**PROMPT**
Hunt through the lines below for the string "Dixinn" and copy each one that has it.

**RECORDS FOR THE TASK**
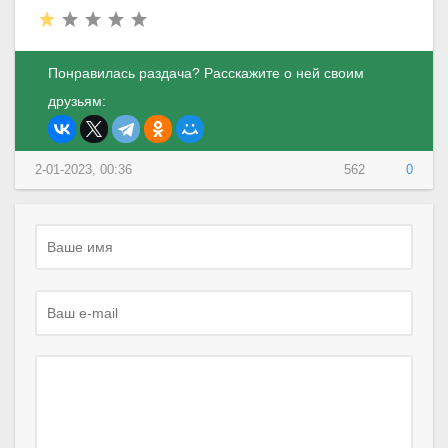
Понравилась раздача? Расскажите о ней своим
друзьям:
2-01-2023, 00:36
562
0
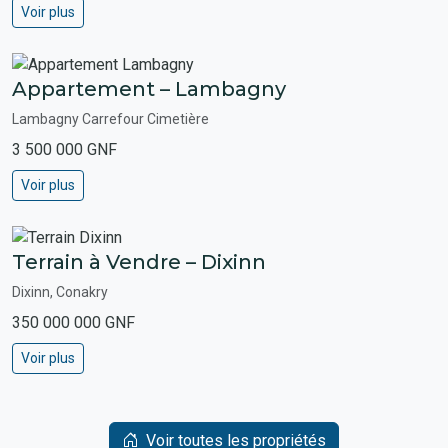
Voir plus
Appartement – Lambagny
Lambagny Carrefour Cimetière
3 500 000 GNF
Voir plus
Terrain à Vendre – Dixinn
Dixinn, Conakry
350 000 000 GNF
Voir plus
Voir toutes les propriétés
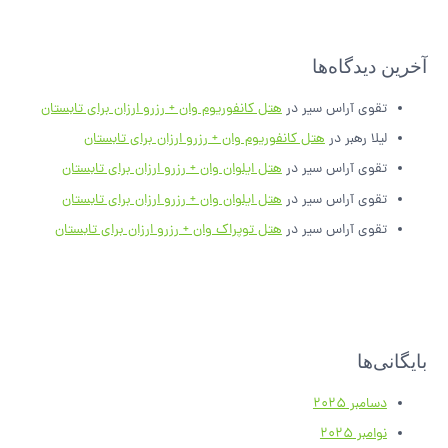
آخرین دیدگاه‌ها
تقوی آراس سیر
در
هتل کانفوریوم وان + رزرو ارزان برای تابستان
لیلا رهبر
در
هتل کانفوریوم وان + رزرو ارزان برای تابستان
تقوی آراس سیر
در
هتل ایلوان وان + رزرو ارزان برای تابستان
تقوی آراس سیر
در
هتل ایلوان وان + رزرو ارزان برای تابستان
تقوی آراس سیر
در
هتل توپراک وان + رزرو ارزان برای تابستان
بایگانی‌ها
دسامبر 2025
نوامبر 2025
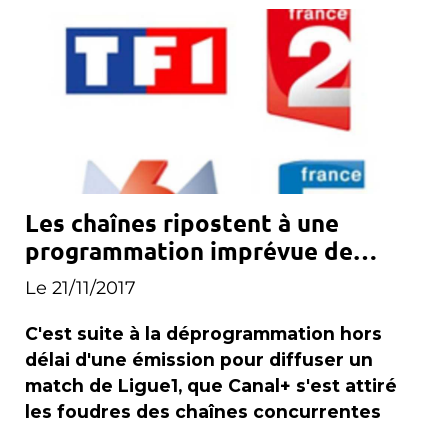
Les chaînes ripostent à une
programmation imprévue de
Canal+
Le 21/11/2017
C'est suite à la déprogrammation hors
délai d'une émission pour diffuser un
match de Ligue1, que Canal+ s'est attiré
les foudres des chaînes concurrentes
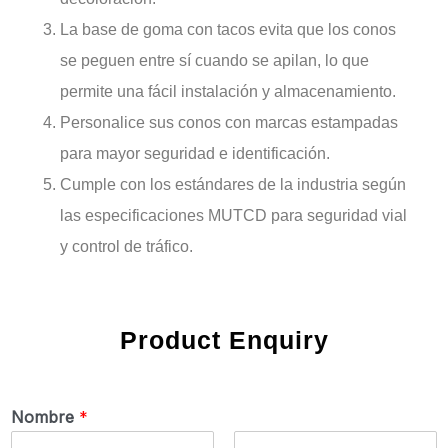
La base de goma con tacos evita que los conos
se peguen entre sí cuando se apilan, lo que
permite una fácil instalación y almacenamiento.
Personalice sus conos con marcas estampadas
para mayor seguridad e identificación.
Cumple con los estándares de la industria según
las especificaciones MUTCD para seguridad vial
y control de tráfico.
Product Enquiry
Nombre
*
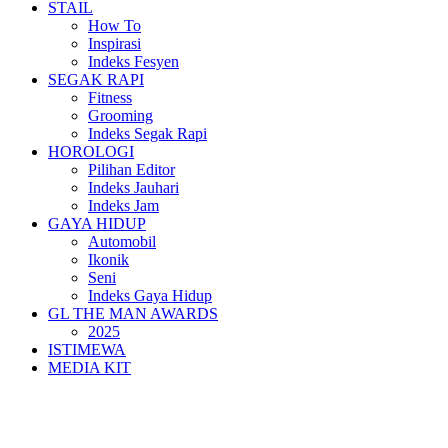
STAIL
How To
Inspirasi
Indeks Fesyen
SEGAK RAPI
Fitness
Grooming
Indeks Segak Rapi
HOROLOGI
Pilihan Editor
Indeks Jauhari
Indeks Jam
GAYA HIDUP
Automobil
Ikonik
Seni
Indeks Gaya Hidup
GL THE MAN AWARDS
2025
ISTIMEWA
MEDIA KIT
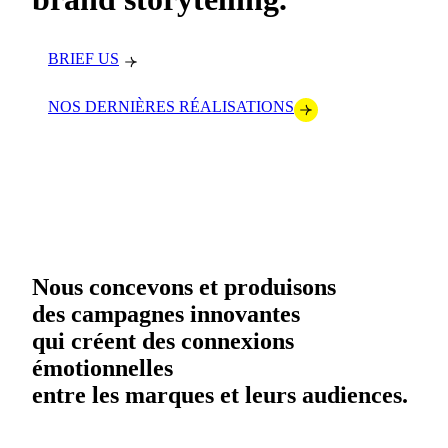
BRIEF US
NOS DERNIÈRES RÉALISATIONS
Nous concevons et produisons
des campagnes innovantes
qui créent des connexions
émotionnelles
entre les marques et leurs audiences.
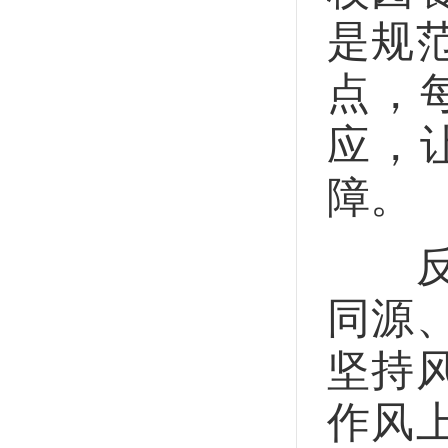
是规
点，
应，
障。
反腐
同源
坚持
作风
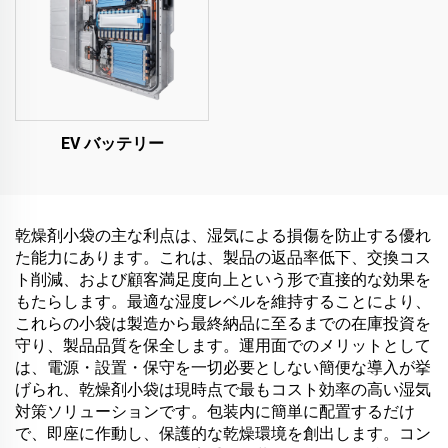
EV バッテリー
乾燥剤小袋の主な利点は、湿気による損傷を防止する優れ
た能力にあります。これは、製品の返品率低下、交換コス
ト削減、および顧客満足度向上という形で直接的な効果を
もたらします。最適な湿度レベルを維持することにより、
これらの小袋は製造から最終納品に至るまでの在庫投資を
守り、製品品質を保全します。運用面でのメリットとして
は、電源・設置・保守を一切必要としない簡便な導入が挙
げられ、乾燥剤小袋は現時点で最もコスト効率の高い湿気
対策ソリューションです。包装内に簡単に配置するだけ
で、即座に作動し、保護的な乾燥環境を創出します。コン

**RESULT OF THIS EXERCISE**
Terrain à Vendre – Dixinn
Dixinn, Conakry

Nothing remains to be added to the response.